После этих слов Арамиса повисло долгое молчание, прервать которое д’Артаньян решился не сразу:

– Так вы уже отправили свои письма?

– Отослал, – кивнул Арамис, вытягивая ноги к огню, – губернаторам замков и крепостей Франш-Конте приказано сдаваться после символического сопротивления. Франция всё равно не имеет намерения удерживать провинцию. По первому же требованию союзников король откажется от претензий на неё. Вообще, я решил сделать подарок лично тебе, Пьер: французы получат только четыре крупных бельгийских города – те самые, под стенами которых ты особо отличился: Шарлеруа, Дуэ, Куртре и конечно же Лилль.

– Вы добились того, чего хотели, отец, – задумчиво произнёс юноша.

– Ты полагаешь? – прищурился Арамис.

– А разве нет?

– Ну-ну!.. Разумеется, добился, только не того, о чём ты думаешь. Если ты полагаешь, что целью всей моей жизни было поменять французских королей, так ошибаешься.

– Тогда что же? – улыбнулся д’Артаньян.

Арамис долго смотрел на него нежными отцовскими глазами, прежде чем ответить:

– Кто знает? Может быть, чтобы меня кто-нибудь назвал вот так, как зовёшь ты.

– Отец… – прошептал юноша.

– Тш-ш, – прижал палец к губам герцог д’Аламеда, – да, сын мой, я твой отец. И думается, в той же мере, что и д’Артаньян, и Атос, и Портос. Мы были единым целым, Пьер, и ты такой же родной сын всем нам, как и Рауль. Ничего, что их нет уже с нами, они, знаешь ли, там, – и он обратил взор ввысь, – ждут нас к себе. Сначала меня, а потом уж тебя…

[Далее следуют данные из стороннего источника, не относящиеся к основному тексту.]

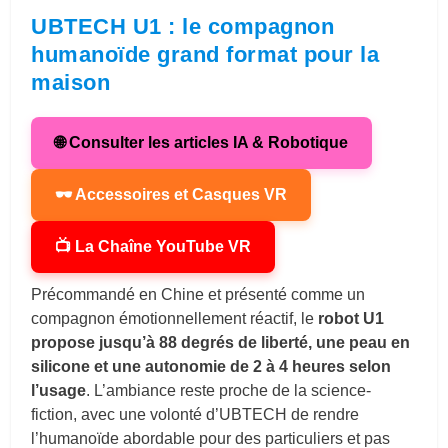
UBTECH U1 : le compagnon
humanoïde grand format pour la
maison
🌐 Consulter les articles IA & Robotique
🕶 Accessoires et Casques VR
📺 La Chaîne YouTube VR
Précommandé en Chine et présenté comme un
compagnon émotionnellement réactif, le
robot U1
propose jusqu’à 88 degrés de liberté, une peau en
silicone et une autonomie de 2 à 4 heures selon
l’usage
. L’ambiance reste proche de la science-
fiction, avec une volonté d’UBTECH de rendre
l’humanoïde abordable pour des particuliers et pas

– Так оно и будет, я верю в это, – прошептал и д’Артаньян, заворожённый таинственным величием момента.

Здесь, в гостиной, с высоких стен на них взирали портреты старшего д’Артаньяна, графа де Ла Фер, великолепного барона де Брасье и Рауля де Бражелона, привезённые из Блуа и Пикардии.

– Скоро, Пьер, ты повесишь здесь и мой портрет, – промолвил Арамис, – я уже заказал его Лебрену.

Юноша кивнул.

– И с этих стен, когда тебе будет плохо, Пьер, а такое может когда-нибудь случиться, хотя сейчас ты, конечно, прекрасен, богат и почти всемогущ, тебя всегда поддержит мой взгляд. Запомни это сейчас, ибо я твёрдо намерен после смерти поселиться в портрете Лебрена: он, право же, великий художник.

– Я запомню, герцог.

– Да пребудет с тобой наша сила, сын мой, – мощь четырёх воинов, не знавших поражений и вершивших династические дела Европы без участия королей. Ты молод, Пьер, а я уже на излёте, но тем лучше – ты станешь моим наследником.

– Не будем об этом, отец, – возразил гасконец.

– Хорошо, не будем, – медленно выговорил Арамис, – но, когда придёт мой час, я хочу умереть здесь, глядя на своих товарищей.

– А пока, отец, в вас нуждаются Франция и Испания.

– Ох уж эти государственные вопросы, – поморщился герцог д’Аламеда, – вечно они отвлекают от важных дел и раздумий. Но сегодня никакой политики: этой ночью я чествую павших друзей, и мне нет дела до остального человечества. Придёт время, и ты поймёшь, сын мой, что жить стоит только ради настоящего, ибо прошлого уже не вернёшь, а завтра может и не наступить. Ты юн, у тебя всё ещё впереди, но пойми: твоё будущее – это не более чем моё настоящее, у меня же будущего и быть не может. Ну и кто же я, человек без «завтра»?

– Вы – светлейший герцог д’Аламеда, правитель Испании и духовный наставник французского короля; человек, подаривший Европе согласие.

– Нет, – покачал головой Арамис, – всё не то.

– Почему? – живо спросил юноша.

– Да потому, что всего этого может достичь когда-нибудь кто-то другой.

– Не думаю, – улыбнулся д’Артаньян.

– Кто знает? Но одного у меня не станет оспаривать никто, и с тем я умру.

– Кто же вы, отец?

– Последний из мушкетёров Людовика Тринадцатого… – гордо произнёс Арамис. – И если это не почётнейшее звание в мире, то зря я, право же, спасал такой мир. Он весь не стоит этого плаща.